In recent years, brand-new field [P.Chen, a Z.T.Xiong of novel high-capacity hydrogen storage material has been started in the discovery of light metal nitrogen hydride hydrogen-storing material; J.Z.Luo, J.Y.Lin, K.L.Tan; Nature; 2002,420:302], the reversible storage that fracture and the reconstruction of this system material through the N-H key realized hydrogen.The reversible hydrogen storage amount of the Li-Mg-N-H hydrogen storage system of being developed is up to 5.5wt% [Z.T.Xiong, G.T.Wu, J.J.Hu, P.Chen, Advanced Materials, 2004,16:1522; W.F.Luo, J.Alloys Compd., 2004,381:284], but because material suction hydrogen desorption kinetics is very slow, the suction hydrogen discharging temperature of material is generally more than 200 ℃, people such as Jun Yang discover and in the Li-Mg-N-H system, add a small amount of LiBH
4Form novel Li-Mg-B-N-H hydrogen storage material [Jun Yang, Andrea Sudik et al, J.Alloys Compd., 2007,446-447:345], this material has lower hydrogen discharging temperature and faster speed for hydrogen absorbing and releasing.But still exist and to put shortcomings such as the hydrogen operating temperature is higher, cyclical stability difference, had a strong impact on its practical application.Therefore, novel Li-Mg-B-N-H catalyzed reversible hydrogen storage material that exploitation has low operating temperature, height stores hydrogen speed and preparation method thereof has important impetus for the practicalization that promotes this high power capacity storage hydrogen material.
Summary of the invention
The purpose of this invention is to provide a kind of no side reaction product, efficient catalytic Li-Mg-B-N-H hydrogen storage material carries out the reversible MCoH that stores hydrogen
x(M=Ti or Zr, 1≤x≤3) Catalysts and its preparation method, and have high hydrogen storage capability, can under lower temperature, inhale the MCoH of putting hydrogen fast simultaneously
xCatalyst /+Li-Mg-B-N-H reversible hydrogen storage material and preparation method thereof, this material can under relatively mild condition, inhale put hydrogen (150 ℃, 7MPa inhales hydrogen; 150 ℃, 0.1MPa is put hydrogen), the reversible hydrogen storage amount reaches more than the 4.6wt%.

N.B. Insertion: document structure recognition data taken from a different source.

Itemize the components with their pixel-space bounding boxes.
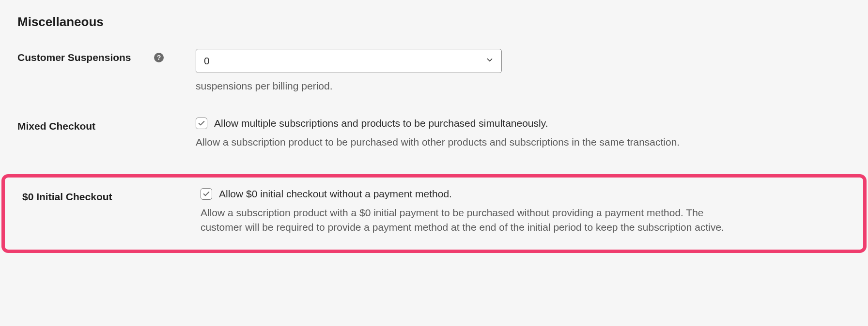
zero-initial-checkout-row: $0 Initial Checkout Allow $0 initial che… bbox=[22, 188, 846, 235]
zero-initial-checkout-checkbox-row: Allow $0 initial checkout without a paym… bbox=[201, 188, 846, 200]
mixed-checkout-checkbox-row: Allow multiple subscriptions and product… bbox=[196, 118, 851, 129]
section-title: Miscellaneous bbox=[17, 15, 851, 30]
help-icon[interactable]: ? bbox=[154, 53, 164, 62]
zero-initial-checkout-checkbox[interactable] bbox=[201, 188, 212, 200]
zero-initial-checkout-label: $0 Initial Checkout bbox=[22, 188, 182, 203]
mixed-checkout-row: Mixed Checkout Allow multiple subscripti… bbox=[17, 118, 851, 149]
customer-suspensions-select-wrap bbox=[196, 49, 502, 73]
customer-suspensions-select[interactable] bbox=[196, 49, 502, 73]
check-icon bbox=[202, 190, 210, 198]
customer-suspensions-help-text: suspensions per billing period. bbox=[196, 79, 728, 93]
mixed-checkout-checkbox-label: Allow multiple subscriptions and product… bbox=[214, 118, 548, 129]
check-icon bbox=[198, 119, 205, 127]
customer-suspensions-label: Customer Suspensions ? bbox=[17, 49, 177, 63]
zero-initial-checkout-label-text: $0 Initial Checkout bbox=[22, 191, 112, 203]
mixed-checkout-label: Mixed Checkout bbox=[17, 118, 177, 132]
customer-suspensions-row: Customer Suspensions ? suspensions per b… bbox=[17, 49, 851, 93]
mixed-checkout-checkbox[interactable] bbox=[196, 118, 207, 129]
zero-initial-checkout-help-text: Allow a subscription product with a $0 i… bbox=[201, 206, 733, 235]
zero-initial-checkout-highlight: $0 Initial Checkout Allow $0 initial che… bbox=[1, 174, 867, 253]
mixed-checkout-help-text: Allow a subscription product to be purch… bbox=[196, 135, 728, 149]
zero-initial-checkout-checkbox-label: Allow $0 initial checkout without a paym… bbox=[219, 188, 452, 200]
mixed-checkout-label-text: Mixed Checkout bbox=[17, 120, 95, 132]
customer-suspensions-label-text: Customer Suspensions bbox=[17, 52, 131, 63]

For realizing above-mentioned purpose, the present invention takes following technical scheme:
The reversible hydrogen that stores of a kind of Li-Mg-B-N-H is used metal hydride catalyst, and the chemical expression of this hydride catalytic agent is MCoH
x, wherein M=Ti or Zr, 1≤x≤3.
Described metal hydride catalyst is a graininess, and its particle is less than 100 orders.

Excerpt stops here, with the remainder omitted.